[[ Data shown, beginning ]]
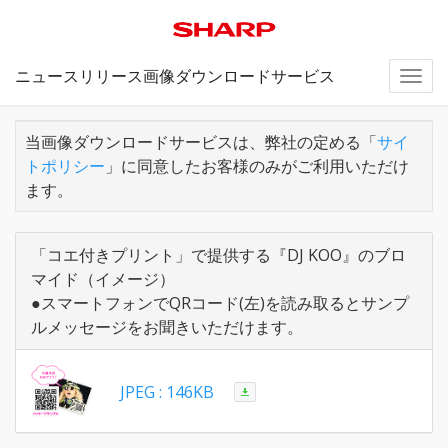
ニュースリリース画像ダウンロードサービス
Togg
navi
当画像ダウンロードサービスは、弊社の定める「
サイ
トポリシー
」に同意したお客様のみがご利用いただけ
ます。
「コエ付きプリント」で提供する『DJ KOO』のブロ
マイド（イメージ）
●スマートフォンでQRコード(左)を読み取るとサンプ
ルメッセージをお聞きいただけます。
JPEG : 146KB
[[ Data shown, end ]]
[[ Data shown, beginning ]]
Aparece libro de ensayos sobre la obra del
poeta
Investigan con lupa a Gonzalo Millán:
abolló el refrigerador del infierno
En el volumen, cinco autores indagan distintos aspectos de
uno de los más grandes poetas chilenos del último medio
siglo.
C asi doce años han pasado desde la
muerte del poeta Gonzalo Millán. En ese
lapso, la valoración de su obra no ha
[[ Data shown, end ]]
- About this task -
State how many lines of the entries above include the string "obra". The reply is that number alone.

- Solution for this exercise -
2